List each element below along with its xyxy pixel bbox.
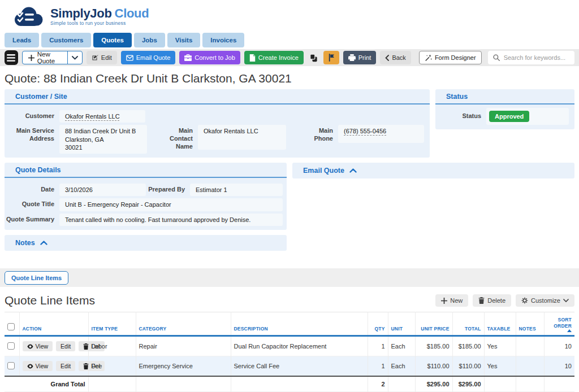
email-quote-section-toggle[interactable]: Email Quote <box>292 163 574 178</box>
cell-category: Repair <box>136 336 231 356</box>
cell-notes <box>516 336 544 356</box>
create-invoice-button[interactable]: Create Invoice <box>244 51 304 64</box>
search-input[interactable] <box>504 54 569 61</box>
sort-ascending-icon <box>567 329 572 332</box>
grand-total-row: Grand Total 2 $295.00 $295.00 <box>5 376 574 392</box>
notes-section-toggle[interactable]: Notes <box>5 235 287 251</box>
brand-name-secondary: Cloud <box>115 6 149 20</box>
printer-icon <box>348 54 356 61</box>
grand-total-label: Grand Total <box>5 376 88 392</box>
new-quote-button[interactable]: New Quote <box>23 51 67 64</box>
copy-button[interactable] <box>308 51 319 64</box>
cell-category: Emergency Service <box>136 356 231 377</box>
edit-row-button[interactable]: Edit <box>56 341 75 351</box>
table-row: View Edit Del Fee Emergency Service Serv… <box>5 356 574 377</box>
quote-summary-label: Quote Summary <box>5 214 59 224</box>
form-designer-button[interactable]: Form Designer <box>419 51 482 64</box>
col-notes: Notes <box>516 312 544 336</box>
view-row-button[interactable]: View <box>23 361 53 371</box>
prepared-by-field: Estimator 1 <box>190 184 283 196</box>
quote-summary-field: Tenant called with no cooling. Fast turn… <box>59 214 283 226</box>
line-items-table: Action Item Type Category Description Qt… <box>5 312 574 392</box>
flag-button[interactable] <box>323 51 339 64</box>
prepared-by-label: Prepared By <box>146 184 190 194</box>
cell-qty: 1 <box>368 356 388 377</box>
cell-taxable: Yes <box>484 356 516 377</box>
nav-tab-customers[interactable]: Customers <box>41 33 91 47</box>
chevron-down-icon <box>563 299 569 302</box>
nav-tab-quotes[interactable]: Quotes <box>93 33 132 47</box>
app-logo: SimplyJobCloud Simple tools to run your … <box>11 4 149 29</box>
contact-name-label: Main Contact Name <box>164 125 198 150</box>
address-field: 88 Indian Creek Dr Unit B Clarkston, GA … <box>59 125 147 154</box>
cell-qty: 1 <box>368 336 388 356</box>
notes-section-title: Notes <box>15 239 35 247</box>
invoice-file-icon <box>249 54 256 62</box>
contact-name-field: Okafor Rentals LLC <box>198 125 286 150</box>
plus-icon <box>28 55 34 61</box>
trash-icon <box>83 343 89 350</box>
new-line-item-button[interactable]: New <box>435 294 468 307</box>
cell-item-type: Labor <box>88 336 136 356</box>
tab-quote-line-items[interactable]: Quote Line Items <box>5 271 68 285</box>
email-quote-button[interactable]: Email Quote <box>121 51 176 64</box>
date-field: 3/10/2026 <box>59 184 146 196</box>
row-checkbox[interactable] <box>7 362 15 369</box>
nav-tab-leads[interactable]: Leads <box>5 33 39 47</box>
select-all-header <box>5 312 19 336</box>
email-quote-section-title: Email Quote <box>303 167 344 175</box>
cell-total: $110.00 <box>452 356 484 377</box>
nav-tab-jobs[interactable]: Jobs <box>134 33 165 47</box>
main-phone-link[interactable]: (678) 555-0456 <box>344 128 386 134</box>
brand-tagline: Simple tools to run your business <box>50 20 149 26</box>
toolbar: New Quote Edit Email Quote Convert to Jo… <box>0 49 579 66</box>
table-header-row: Action Item Type Category Description Qt… <box>5 312 574 336</box>
menu-button[interactable] <box>5 50 18 65</box>
new-quote-split-button: New Quote <box>22 51 83 64</box>
edit-row-button[interactable]: Edit <box>56 361 75 371</box>
briefcase-icon <box>184 54 192 61</box>
select-all-checkbox[interactable] <box>7 323 15 330</box>
status-badge: Approved <box>489 111 529 122</box>
address-label: Main Service Address <box>5 125 59 143</box>
app-header: SimplyJobCloud Simple tools to run your … <box>0 0 579 33</box>
delete-line-items-button[interactable]: Delete <box>473 294 511 307</box>
col-unit: Unit <box>388 312 415 336</box>
view-row-button[interactable]: View <box>23 341 53 351</box>
row-checkbox[interactable] <box>7 342 15 350</box>
new-quote-dropdown-toggle[interactable] <box>67 51 82 64</box>
cell-unit: Each <box>388 336 415 356</box>
gear-icon <box>521 297 528 304</box>
nav-tab-invoices[interactable]: Invoices <box>202 33 244 47</box>
edit-button[interactable]: Edit <box>87 51 117 64</box>
chevron-up-icon <box>40 241 47 245</box>
col-qty: Qty <box>368 312 388 336</box>
envelope-icon <box>126 55 133 61</box>
trash-icon <box>478 297 485 304</box>
grand-total-unit-price: $295.00 <box>415 376 452 392</box>
status-field: Approved <box>486 108 569 125</box>
convert-to-job-button[interactable]: Convert to Job <box>179 51 240 64</box>
quote-title-label: Quote Title <box>5 198 59 208</box>
chevron-down-icon <box>72 56 78 60</box>
customize-button[interactable]: Customize <box>516 294 574 307</box>
page-title: Quote: 88 Indian Creek Dr Unit B Clarkst… <box>5 72 574 85</box>
search-box <box>488 51 574 64</box>
customer-link[interactable]: Okafor Rentals LLC <box>65 113 120 120</box>
customer-field: Okafor Rentals LLC <box>59 110 145 123</box>
chevron-left-icon <box>385 55 389 61</box>
back-button[interactable]: Back <box>380 51 411 64</box>
customer-label: Customer <box>5 110 59 120</box>
col-taxable: Taxable <box>484 312 516 336</box>
cell-total: $185.00 <box>452 336 484 356</box>
col-sort-order[interactable]: Sort Order <box>544 312 574 336</box>
print-button[interactable]: Print <box>343 51 377 64</box>
status-panel: Status Status Approved <box>435 89 574 129</box>
col-action: Action <box>19 312 88 336</box>
col-category: Category <box>136 312 231 336</box>
nav-tab-visits[interactable]: Visits <box>167 33 200 47</box>
cell-notes <box>516 356 544 377</box>
quote-details-panel: Quote Details Date 3/10/2026 Prepared By… <box>5 163 287 230</box>
table-row: View Edit Del Labor Repair Dual Run Capa… <box>5 336 574 356</box>
status-label: Status <box>435 108 486 120</box>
☆ ☆ ☆ ☆ ☆
Prompt:
Filter the records above, keeping each line that contains the word "panel".

Response to this task:
status-panel: Status Status Approved <box>435 89 574 129</box>
quote-details-panel: Quote Details Date 3/10/2026 Prepared By… <box>5 163 287 230</box>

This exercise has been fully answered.